Work to complete |
Transcribe all of the records word for word, please, omitting the pictures.

(Stored data entries)
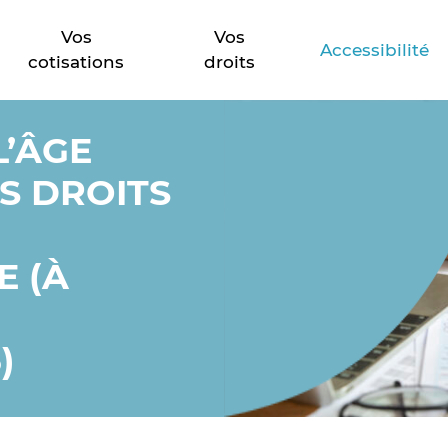
fficiers ministeriels, des officiers publics et des compa
Vos
Vos
Accessibilité
cotisations
droits
L’ÂGE
S DROITS
 (À
)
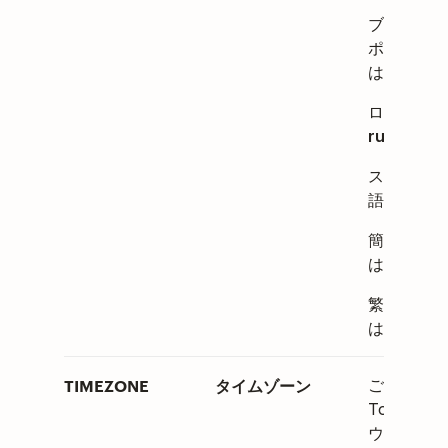
ブラジリア
ポルトガル
は
pt_BR
ロシア語は
ru
。
スウェーデ
語は
sv
。
簡体字中国
は
zh_CN
繁体字中国
は
zh_TW
TIMEZONE
タイムゾーン
ご利用の
Todoist 
ウントに設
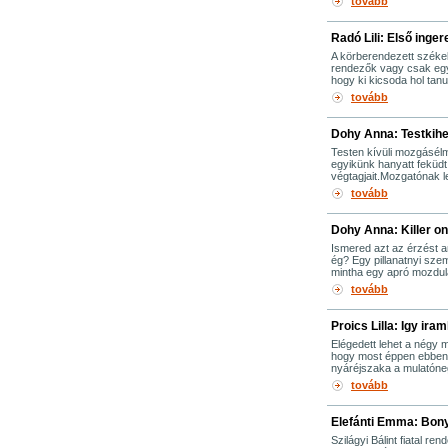
tovább
Radó Lili: Első inger
A körberendezett székek
rendezők vagy csak egy
hogy ki kicsoda hol tanu
tovább
Dohy Anna: Testkih
Testen kívüli mozgásélm
egyikünk hanyatt feküdt 
végtagjait.Mozgatónak l
tovább
Dohy Anna: Killer on
Ismered azt az érzést am
ég? Egy pillanatnyi szem
mintha egy apró mozdulat
tovább
Proics Lilla: Igy ira
Elégedett lehet a négy m
hogy most éppen ebben a
nyáréjszaka a mulatóne
tovább
Elefánti Emma: Bony
Szilágyi Bálint fiatal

Answer section |
fficiers ministeriels, des officiers publics et des compa
Vos
Vos
Accessibilité
cotisations
droits
L’ÂGE
S DROITS
 (À
)
ブラジリア
ポルトガル
は
pt_BR
ロシア語は
ru
。
スウェーデ
語は
sv
。
簡体字中国
は
zh_CN
繁体字中国
は
zh_TW
TIMEZONE
タイムゾーン
ご利用の
Todoist 
ウントに設
tovább
Radó Lili: Első inger
A körberendezett székek
rendezők vagy csak egy
hogy ki kicsoda hol tanu
tovább
Dohy Anna: Testkih
Testen kívüli mozgásélm
egyikünk hanyatt feküdt 
végtagjait.Mozgatónak l
tovább
Dohy Anna: Killer on
Ismered azt az érzést am
ég? Egy pillanatnyi szem
mintha egy apró mozdulat
tovább
Proics Lilla: Igy ira
Elégedett lehet a négy m
hogy most éppen ebben a
nyáréjszaka a mulatóne
tovább
Elefánti Emma: Bony
Szilágyi Bálint fiatal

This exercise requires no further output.